NYC Luxury Apartment Tower Loan Goes to Special Servicing
A&R Kalimian's W. 67th St. tower in "imminent" danger of default.
A $196M CMBS loan packaged backed by The Aire, a 310-unit luxury apartment tower on the Upper West Side of Manhattan, has gone to special servicing.
The loans on the 43-story tower at 200 West 67th Street, which is owned by A&R Kalimian Realty, the developer who built the apartment building in 2010, is facing “imminent” default ahead of its November 2023 maturity date, according to special servicer commentary from CRED iQ.
The debt includes a $118M loan and a $78M loan that are both part of the CMBX 7 index, which includes a mix of loans in several CRE sectors. The property was valued at $365M in 2013.
According to a report from Trepp, occupancy levels at The Aire plunged to 70% in 2020 before rebounding this year to the pre-pandemic level of 97%.
While multifamily market fundamentals—unlike the office sector—appear to be stabilizing, some multifamily owner are finding themselves backed into a corner by loans coming due, plunging valuations, the rising cost of debt and a lending window for refinancing that’s been slammed shut.
As a pending wave of $1.5T in CRE loan maturities crests in the next three years—Trepp says a record $152B in CMBS backed by rental apartment buildings will expire in 2023, $940B over the next five years—many may have no option but to hand over the keys to the property.
In April, Green Street is estimating that apartment building values are down more than 20% from their peak.

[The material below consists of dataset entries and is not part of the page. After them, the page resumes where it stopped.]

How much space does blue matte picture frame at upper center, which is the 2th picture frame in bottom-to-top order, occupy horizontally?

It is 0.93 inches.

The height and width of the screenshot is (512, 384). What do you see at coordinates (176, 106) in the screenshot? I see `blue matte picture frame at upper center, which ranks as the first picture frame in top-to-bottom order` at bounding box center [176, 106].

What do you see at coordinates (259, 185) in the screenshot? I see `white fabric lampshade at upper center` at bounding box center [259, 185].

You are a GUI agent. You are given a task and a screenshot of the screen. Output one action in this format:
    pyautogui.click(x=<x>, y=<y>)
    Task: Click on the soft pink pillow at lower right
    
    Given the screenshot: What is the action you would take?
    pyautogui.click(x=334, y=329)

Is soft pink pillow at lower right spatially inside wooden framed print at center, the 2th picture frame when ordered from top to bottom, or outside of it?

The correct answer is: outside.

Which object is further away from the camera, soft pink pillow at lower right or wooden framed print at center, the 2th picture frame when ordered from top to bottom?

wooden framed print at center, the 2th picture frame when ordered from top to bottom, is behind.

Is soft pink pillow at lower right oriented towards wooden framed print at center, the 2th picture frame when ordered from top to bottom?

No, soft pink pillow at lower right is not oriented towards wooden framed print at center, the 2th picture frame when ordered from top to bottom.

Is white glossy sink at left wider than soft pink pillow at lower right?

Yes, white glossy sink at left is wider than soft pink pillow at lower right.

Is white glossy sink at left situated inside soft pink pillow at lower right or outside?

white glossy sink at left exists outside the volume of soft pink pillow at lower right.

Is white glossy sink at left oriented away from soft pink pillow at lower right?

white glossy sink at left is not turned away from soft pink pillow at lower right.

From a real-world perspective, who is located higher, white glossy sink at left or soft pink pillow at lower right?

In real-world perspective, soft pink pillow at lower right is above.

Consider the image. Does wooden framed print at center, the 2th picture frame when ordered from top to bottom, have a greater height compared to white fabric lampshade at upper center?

At the same time, rent growth is slowing, which means some properties with large, floating-rate mortgages no longer generate enough profits to make debt payments.
In April, Houston-based Applesway Investment Group defaulted on $230M in CMBS loans it used to acquire a portfolio of four Houston multifamily campuses in Houston during the pandemic, before interest rates started to go up.
Arbor Realty Trust, a publicly traded mortgage company, foreclosed on the properties and sold them to NYC-based investment firm Fundamental Partners for an undisclosed price.
In November, a $481M loan backed by The Chetrit Group’s 8,671-unit portfolio comprising 43 properties in 10 states went into special servicing.
A month later, San Francisco’s largest apartment landlord—San Francisco-based Veritas Investments—and its partner Boston-based Baupost Group defaulted on a $448M loan backed by 1,734 apartments in 62 multifamily properties across the city.